"""
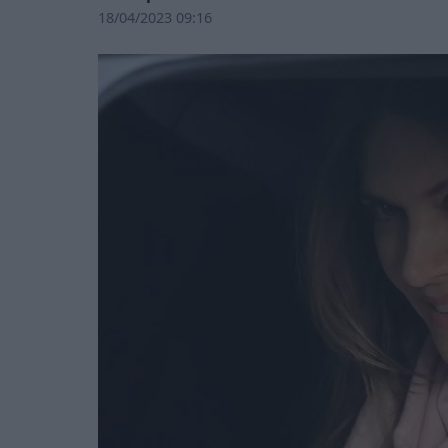
18/04/2023 09:16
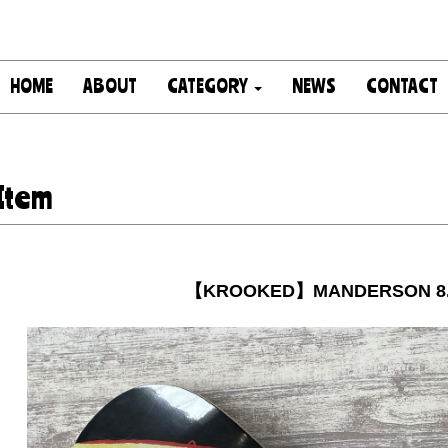
HOME
ABOUT
CATEGORY
NEWS
CONTACT
Item
【KROOKED】MANDERSON 8.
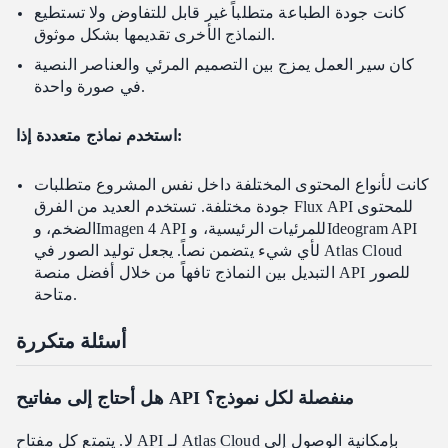
كانت جودة الطباعة متطلباً غير قابل للتفاوض ولا تستطيع
النماذج الأخرى تقديمها بشكل موثوق.
كان سير العمل يمزج بين التصميم المرئي والعناصر النصية
في صورة واحدة.
استخدم نماذج متعددة إذا:
كانت لأنواع المحتوى المختلفة داخل نفس المشروع متطلبات
جودة مختلفة. تستخدم العديد من الفرق Flux API للمحتوى
الضخم، وImagen 4 API للمرئيات الرئيسية، وIdeogram API
لأي شيء يتضمن نصاً. يجعل توليد الصور في Atlas Cloud
التبديل بين النماذج تافهاً من خلال أفضل منصة API للصور
متاحة.
أسئلة متكررة
هل أحتاج إلى مفاتيح API منفصلة لكل نموذج؟
لا. يتمتع كل مفتاح API لـ Atlas Cloud بإمكانية الوصول إلى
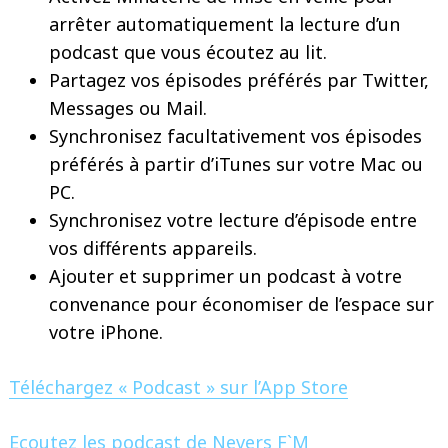
arrêter automatiquement la lecture d’un
podcast que vous écoutez au lit.
Partagez vos épisodes préférés par Twitter,
Messages ou Mail.
Synchronisez facultativement vos épisodes
préférés à partir d’iTunes sur votre Mac ou
PC.
Synchronisez votre lecture d’épisode entre
vos différents appareils.
Ajouter et supprimer un podcast à votre
convenance pour économiser de l’espace sur
votre iPhone.
Téléchargez « Podcast » sur l’App Store
Ecoutez les podcast de Nevers F`M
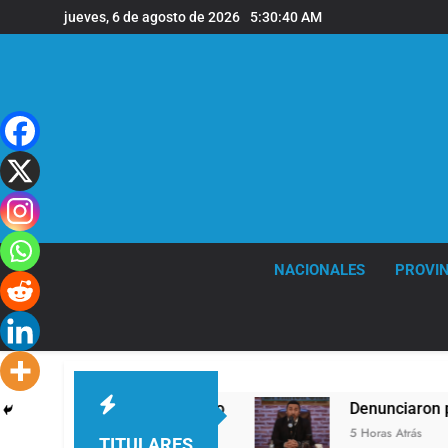
Saltar
jueves, 6 de agosto de 2026
5:30:40 AM
al
contenido
NACIONALES
PROVIN
 fuertes ráfagas de viento
Denunciaron penal
5 Horas Atrás
TITULARES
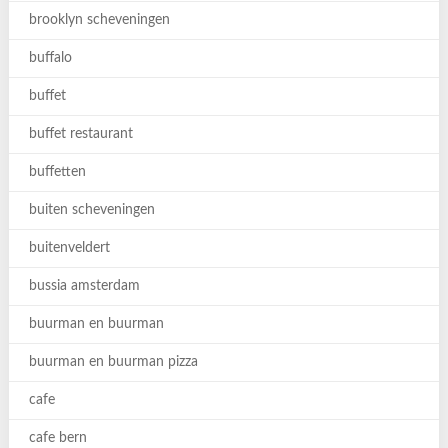
brooklyn scheveningen
buffalo
buffet
buffet restaurant
buffetten
buiten scheveningen
buitenveldert
bussia amsterdam
buurman en buurman
buurman en buurman pizza
cafe
cafe bern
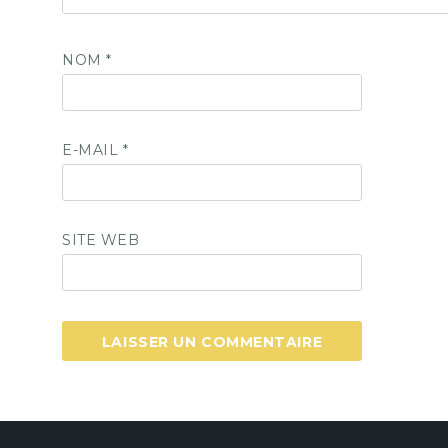
NOM
*
E-MAIL
*
SITE WEB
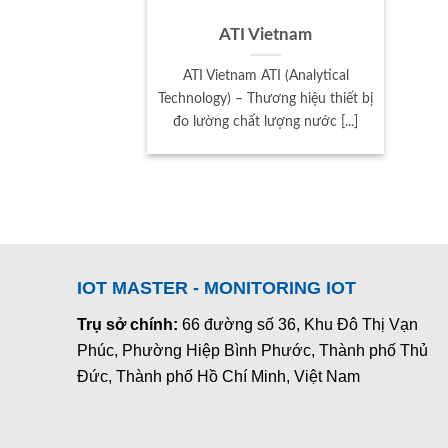
ATI Vietnam
ATI Vietnam ATI (Analytical
Technology) – Thương hiệu thiết bị
đo lường chất lượng nước [...]
IOT MASTER - MONITORING IOT
Trụ sở chính:
66 đường số 36, Khu Đô Thị Vạn
Phúc, Phường Hiệp Bình Phước, Thành phố Thủ
Đức, Thành phố Hồ Chí Minh, Việt Nam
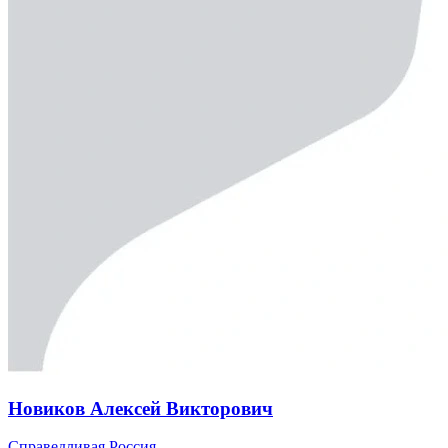
Новиков Алексей Викторович
Справедливая Россия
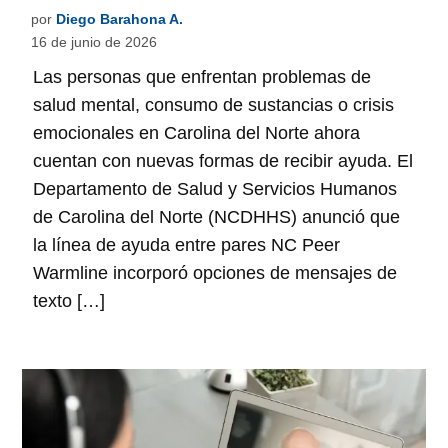
por
Diego Barahona A.
16 de junio de 2026
Las personas que enfrentan problemas de
salud mental, consumo de sustancias o crisis
emocionales en Carolina del Norte ahora
cuentan con nuevas formas de recibir ayuda. El
Departamento de Salud y Servicios Humanos
de Carolina del Norte (NCDHHS) anunció que
la línea de ayuda entre pares NC Peer
Warmline incorporó opciones de mensajes de
texto […]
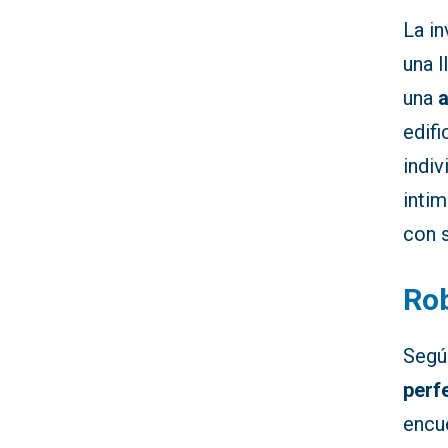
La in
una 
una
edifi
indiv
intim
con 
Rob
Según
perf
encue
"""
*What you have to do:*
The lines you need are those holding the word "كانت"; copy each of them from the material above.

*Exercise solution:*
كانت جودة الطباعة متطلباً غير قابل للتفاوض ولا تستطيع
كانت لأنواع المحتوى المختلفة داخل نفس المشروع متطلبات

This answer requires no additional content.